Alors que le sport de compétition visant la production de performances les plus élevées possible implique de s’entraîner fréquemment à des durées et des intensités croissantes, le sport-santé incite à pratiquer régulièrement des activités physiques à des intensités modérées.
Mais la notion même d’intensité modérée est à la fois subjective et ambiguë. Elle n’a, par exemple, pas le même sens chez le grand débutant et chez l’ancien sportif de haut-niveau. Pour autant, peut-on lui trouver des caractéristiques communes permettant à chacun(e) de préserver voire de développer son capital santé ?

Différentes intensités d’activité physique

Quelle soit sportive ou non et en fonction des effets à court terme qu’elle produit sur l’organisme, l’activité physique peut être caractérisée d’intensité légère, modérée ou élevée (1) :

  • Une activité physique légère est réalisée en aisance respiratoire, c’està-dire sans essoufflement, permettant de discuter sans difficulté.
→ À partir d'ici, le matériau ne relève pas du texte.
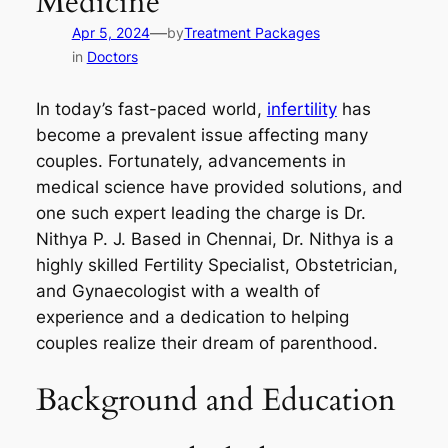
Medicine
—
Apr 5, 2024
by
Treatment Packages
in
Doctors
In today’s fast-paced world,
infertility
has
become a prevalent issue affecting many
couples. Fortunately, advancements in
medical science have provided solutions, and
one such expert leading the charge is Dr.
Nithya P. J. Based in Chennai, Dr. Nithya is a
highly skilled Fertility Specialist, Obstetrician,
and Gynaecologist with a wealth of
experience and a dedication to helping
couples realize their dream of parenthood.
Background and Education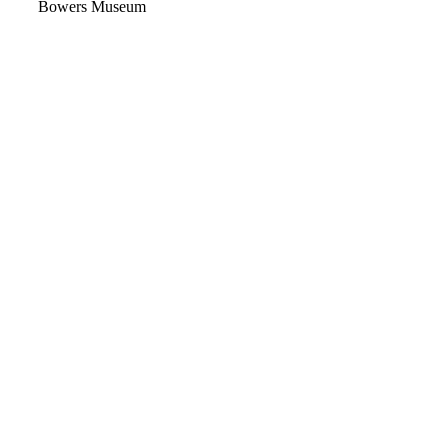
Video
Bowers Museum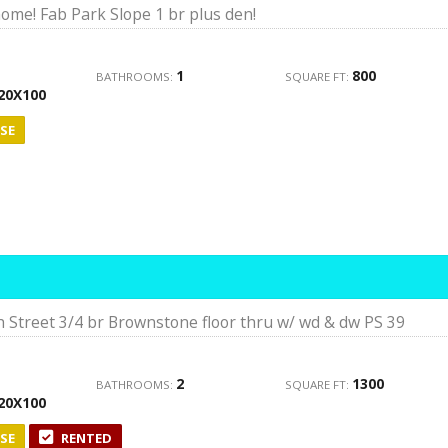
ome! Fab Park Slope 1 br plus den!
1
800
BATHROOMS:
SQUARE FT:
20X100
SE
 Street 3/4 br Brownstone floor thru w/ wd & dw PS 39
2
1300
BATHROOMS:
SQUARE FT:
20X100
SE
RENTED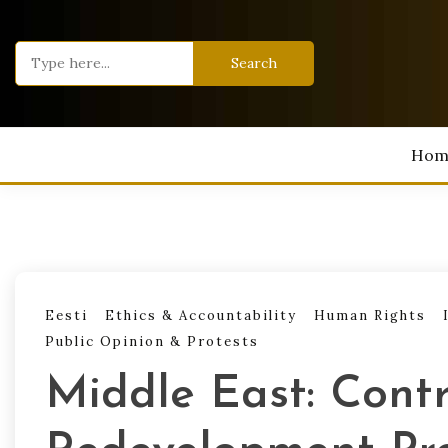
Skip
to
Search
content
for:
Hom
Eesti
Ethics & Accountability
Human Rights
Public Opinion & Protests
Middle East: Cont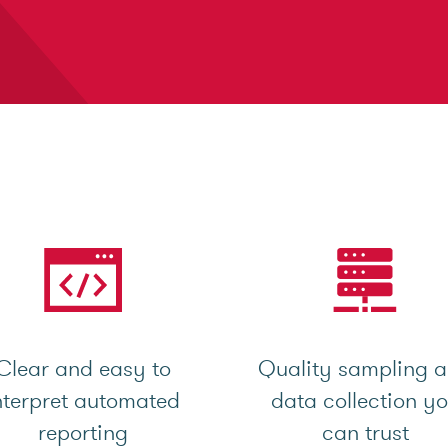
Clear and easy to
Quality sampling 
nterpret automated
data collection y
reporting
can trust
La fréquence cardiaque s’élève très modérément, c’est-à-dire qu’elle reste bien en dessous de la fréquence cardiaque maximale.
  • Une activité physique d'intensité modérée induit une légère accélération de la fréquence cardiaque et de la respiration et un faible essoufflement, permettant de discuter pendant l’effort.
  • Une activité physique d'intensité élevée induit une augmentation de la fréquence et de l’amplitude respiratoire, un essoufflement élevé rendant la discussion saccadée car difficile à soutenir.

Caractérisable d’un autre point de vue (2), une activité physique modérée se situe entre 3 et 6 MET. Le MET est le niveau de dépense énergétique au repos soit environ 3.5 ml d’oxygène par kilogramme de poids de corps ou encore 1Kcal par kilogramme de poids de corps.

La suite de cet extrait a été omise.